Sharpless and Lowry both also highlighted the importance of the Cancer Moonshot mission, emphasising that this renewed project will enable scientists to bring the best treatments to patients.

“I think a 50 percent reduction over the next 25 years is the least we can do,” said Sharpless. “However, Cancer Moonshots are very expensive and they have to be supported. The goals that we have and that progress we are aiming for will require future investment, both in investigator initiated-basic science and the technologies that we need to translate better.”

Lowry commented further on the funding for the Cancer Moonshot, saying that the NCI has “benefited enormously from the long-term strong support from Congress – it has been bipartisan and I anticipate that that will continue. There is also every possibility that there might be some specific funding that will go to NCI.”

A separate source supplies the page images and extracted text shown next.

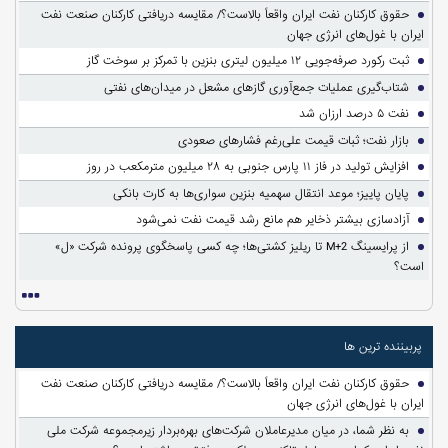
حقوق کارکنان نفت ایران واقعاً بالاست؟/ مقایسه دریافتی کارکنان صنعت نفت
ایران با غول‌های انرژی جهان
ثبت رکورد صرفه‌جویی ۱۲ میلیون لیتری بنزین با تمرکز بر سوخت گاز
شتاب‌گیری عملیات جمع‌آوری گازهای مشعل در میدان‌های نفتی
نفت ۵ درصد ارزان شد
بازار نفت؛ ثبات قیمت علی‌رغم فشارهای صعودی
افزایش تولید در فاز ۱۱ پارس جنوبی به ۲۸ میلیون مترمکعب در روز
پایان پاییز؛ موعد انتقال سهمیه بنزین سواری‌ها به کارت بانکی
آزادسازی بیشتر ذخایر هم مانع رشد قیمت نفت نمی‌شود
از پرایسینگ M+2 تا ریلیز کشتی‌ها؛ چه کسی پاسخگوی پرونده شرکت «ل»
است؟
پربیننده ترین ها
حقوق کارکنان نفت ایران واقعاً بالاست؟/ مقایسه دریافتی کارکنان صنعت نفت
ایران با غول‌های انرژی جهان
به نظر شما، در میان مدیرعاملان شرکت‌های بهره‌بردار زیرمجموعه شرکت ملی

At AACR, we also heard from Dr Frederic Zecri, Global Head Oncology and Immuno-oncology Chemistry at Novartis Institutes for Biomedical Research (NIBR), who spoke during the session on Challenging Drug Targets. Zecri outlined findings from Novartis researchers, discussing structure-guided allostery for intractable targets and to overcome resistance in cancer. “At the time this work was done, KRAS was still an undruggable target… SHP2 is sitting at the top of the pathway and it is a very powerful agent for any KRAS modality,” he noted.  

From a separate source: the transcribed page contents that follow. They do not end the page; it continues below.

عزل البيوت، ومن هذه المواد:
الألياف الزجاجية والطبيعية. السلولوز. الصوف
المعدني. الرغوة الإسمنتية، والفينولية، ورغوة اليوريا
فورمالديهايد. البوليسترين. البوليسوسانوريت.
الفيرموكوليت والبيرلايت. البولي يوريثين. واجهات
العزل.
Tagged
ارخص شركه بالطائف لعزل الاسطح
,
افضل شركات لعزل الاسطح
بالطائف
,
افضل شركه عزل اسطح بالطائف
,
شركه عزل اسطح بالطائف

Other fascinating talks included “A contextual approach to cancer neoantigen vaccines” by Dr Ugar Sahin, Chief Executive Officer and Co-Founder at BioNTech and Professor for Translational Oncology and Immunology at University Medical Center Mainz, Germany and “Deregulated hematopoietic stem cell behaviour in myeloid malignancies” by Dr Emmanuelle Passegué, Director, Columbia Stem Cell Initiative, along with many more.

It was fantastic to hear from so many scientists and experts at the forefront of cancer research. From this year’s AACR meeting, it was clear that key progress has been seen recently in both the lab and the clinic, providing promise to patients. However, the key takeaway is that the fight is not over yet; more to research is yet to be done in the fight against cancer.